| |
CURRENT PROJECTS WITH RECENT PUBLICATIONS
Image Interpretation
Image interpretation, which is effortless and instantaneous for human
beings, is the grand challenge of computer vision. The dream is to
build a "description machine" which produces a rich semantic
description of the underlying scene, including the names and poses of
the objects that are present, even "recognizing" other things, such as
actions and context. Mathematical frameworks are advanced from time
to time, but none is yet widely accepted, and none clearly points the
way to closing the gap with natural vision. Together with students
and colleagues in the Center for Imaging Science, I am pursuing an
approach to image interpretation based on hierarchical structures. We
develop practical vision algorithms (e.g., for detecting faces) as
well as theoretical results (e.g., on the efficiency of
hierarchical search).
In our view, no advances in computers or statistical learning will
overcome the "small sample dilemma" in vision; some global
organizational framework is necessary. As in "twenty questions", the
enabling assumption is that interpretations may be grouped into
natural subsets with shared features. This suggests a coarse-to-fine
modeling of both the interpretations and the computational process,
uniting representation and processing using a hierarchy of
classifiers. It also provides for progressive annotation and
concentrates processing on ambiguous areas. Recently, we have
introduced the "trace model," a graphical network based on the history
of processing; using the trace as a sufficient statistic,
coarse-to-fine search can be characterized as an exact implementation
of a likelihood ratio test.
- S. Gangaputra and D. Geman, "A design principle for coarse-to-fine classification,"
Proceedings
CVPR 2006, 2, 1877-1884, 2006.
(pdf)
- S. Gangaputra and D. Geman, "The trace model for object detection and tracking," Towards Category-Level
Object Recognition , Lecture Notes in
Computer Science, 4170, 401-420, 2006.
(pdf)
- H. Sahbi and D. Geman, "A hierarchy of support vector machines
for pattern detection," Journal of Machine Learning Research, 7, 2087-2123, 2006.
(pdf)
- Y. Amit, D. Geman and X. Fan, "A coarse-to-fine strategy for
multi-class shape detection," IEEE Trans.
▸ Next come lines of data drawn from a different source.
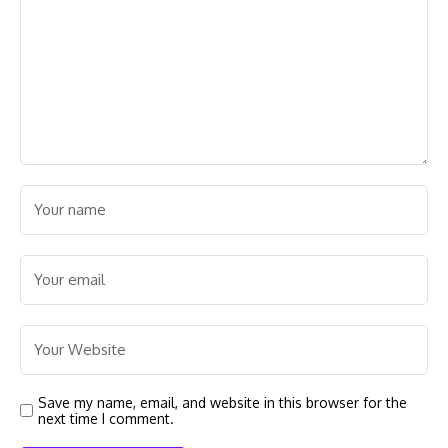
Save my name, email, and website in this browser for the
next time I comment.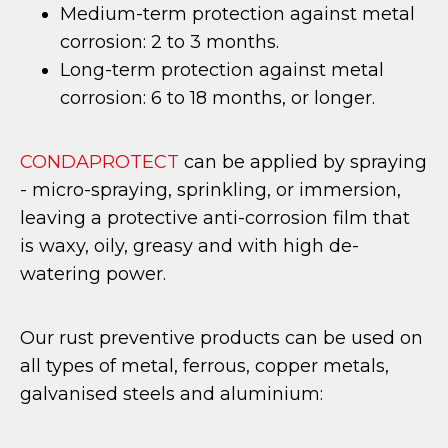
Medium-term protection against metal
corrosion: 2 to 3 months.
Long-term protection against metal
corrosion: 6 to 18 months, or longer.
CONDAPROTECT
can be applied by spraying
- micro-spraying, sprinkling, or immersion,
leaving a protective anti-corrosion film that
is waxy, oily, greasy and with high de-
watering power.
Our rust preventive products can be used on
all types of metal, ferrous, copper metals,
galvanised steels and aluminium:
PAMI, 28,
1606-1621,
2004.
(pdf)
Molecular Cancer Diagnosis
The mRNA counts in gene mircroarrays provide a global view of cellular
activity by simultaneously recording the expression levels of
thousands of genes. Nonetheless, there are technical and practical
limitations in using these data for analyzing disease. Accurate
statistical inference is difficult due to the small number of
observations, typically tens, relative to the large number of genes,
typically thousands. Moreover, conventional methods from machine
learning lead to decisions which are usually very difficult to
interpret in simple or biologically meaningful terms.
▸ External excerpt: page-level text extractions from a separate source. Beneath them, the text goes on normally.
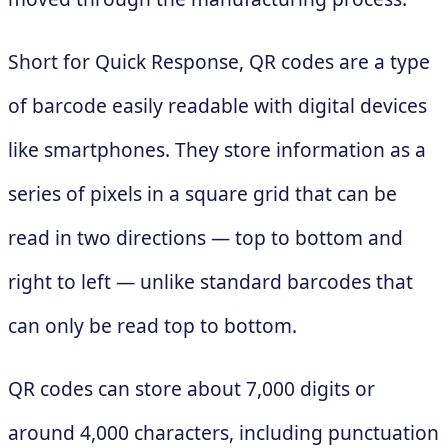
Short for Quick Response, QR codes are a type
of barcode easily readable with digital devices
like smartphones. They store information as a
series of pixels in a square grid that can be
read in two directions — top to bottom and
right to left — unlike standard barcodes that
can only be read top to bottom.
QR codes can store about 7,000 digits or
around 4,000 characters, including punctuation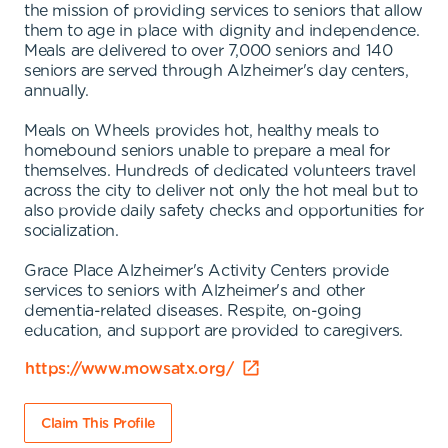
the mission of providing services to seniors that allow
them to age in place with dignity and independence.
Meals are delivered to over 7,000 seniors and 140
seniors are served through Alzheimer's day centers,
annually.
Meals on Wheels provides hot, healthy meals to
homebound seniors unable to prepare a meal for
themselves. Hundreds of dedicated volunteers travel
across the city to deliver not only the hot meal but to
also provide daily safety checks and opportunities for
socialization.
Grace Place Alzheimer's Activity Centers provide
services to seniors with Alzheimer's and other
dementia-related diseases. Respite, on-going
education, and support are provided to caregivers.
https://www.mowsatx.org/
Claim This Profile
Together with researchers at the Institute for Computational Medicine
I am investigating a new approach to molecular classification based
entirely on pairwise mRNA (or protein) comparisons ("relative
expression reversals"). This provides simple classification rules
which involve very few genes and generate specific hypotheses for
follow-up studies. Since rank- based methods are largely invariant to
normalization, the small-sample problem can be addressed by
integrating inter-study microarray data, leading to the discovery of
more reliable markers. In particular, in the case of prostate cancer,
cross-platform validation indicates that simply comparing the relative
expression values of HPN and STAT6 achieves high sensitivity and
specificity.
- L. Xu, A-C Tan, D. Naiman, D. Geman and R. Winslow, "Robust prostate cancer marker genes emerge
from direct integration of inter-study microarray data," Bioinformatics 2005 21: 3905-3911.
(pdf)
- A-C Tan, D. Naiman, L. Xu, R. Winslow and D. Geman, "Simple decision rules for classifying human cancers
from gene expression profiles," Bioinformatics 2005 21: 3896-3904.
(pdf)
- D. Geman, C. d'Avignon, D. Naiman and R. Winslow, "Classifying gene
expression profiles from pairwise mRNA comparisons," Statist. Appl. in
Genetics and Molecular Biology, 3, 2004.
(pdf)
Small Sample Learning
Very high-dimensional data sets are ubiquitous in computational
vision, speech and biology, and raise serious challenges in
statistical learning. The difficulties are especially pronounced when
the objective is to uncover a complex statistical dependency structure
within a large number of variables and yet the number of samples
available for learning is relatively limited. This situation
frequently arises in computational biology, for instance in predicting
phenotypes (e.g., diagnosing cancers) from gene expression data or
reverse engineering regulatory networks; when measured against the
complexity of the systems being studied, the amount of data available
for modeling and inference is minuscule. Similarly, in computational
vision, full-scale scene interpretation is likely to be hopeless
without substantial "hardwiring" to compensate for the small number of
samples relative to the large number of possible descriptions.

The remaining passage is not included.